Friday, January 25, 2008

NATIONAL INSURANCE

Insurance against unemployment, sickness and old age is now undertaken in many countries by the government and in Great Britain it is under the control of the Ministry of Health and Social Security. A very limited scheme of social insurance existed in Germany as long ago as 1844, but in Great Britain national insurance dates from 1908-1911, Lloyd George being mainly responsible for its introduction. Previously some of the trade unions had provided insurance against sickness and unemployment for their members. In 1929 the scheme was extended to include pensions for widows.

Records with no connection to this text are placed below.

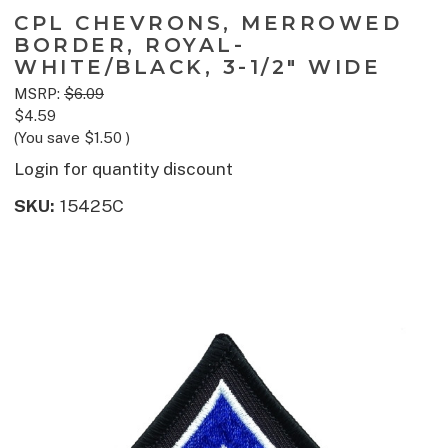
CPL CHEVRONS, MERROWED
BORDER, ROYAL-
WHITE/BLACK, 3-1/2" WIDE
MSRP:
$6.09
$4.59
(You save
$1.50
)
Login for quantity discount
SKU:
15425C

In 1947 a more comprehensive scheme, based largely on the Beveridge Report, and including a wide range of new benefits, was introduced. Retirement and unemployment pay were increased, and the scheme was made compulsory on all but a very few workers. In addition, however, to contributions being demanded from those entitled to draw benefit, compulsory contributions have to be made by employers, and a third contribution is made by the government, which also finds it necessary to bear most of the cost of the health service. It was the intention both of Lloyd George and Beveridge that national insurance should be operated on strict insurance principles-that is, that the amounts paid should be sufficient to cover all payments of benefit. Owing to the continued decline in the value of money since the scheme was introduced, it has been necessary to increase the benefits, especially retirement pensions. Although the contributions have also been increased, this has not no been sufficient to cover the cost of benefits, and since 1964 the government has had to bear an increasing share of the cost. The last Labour Government proposed to introduce a more ambitious pension scheme with greatly increased contributions from both employers and employees.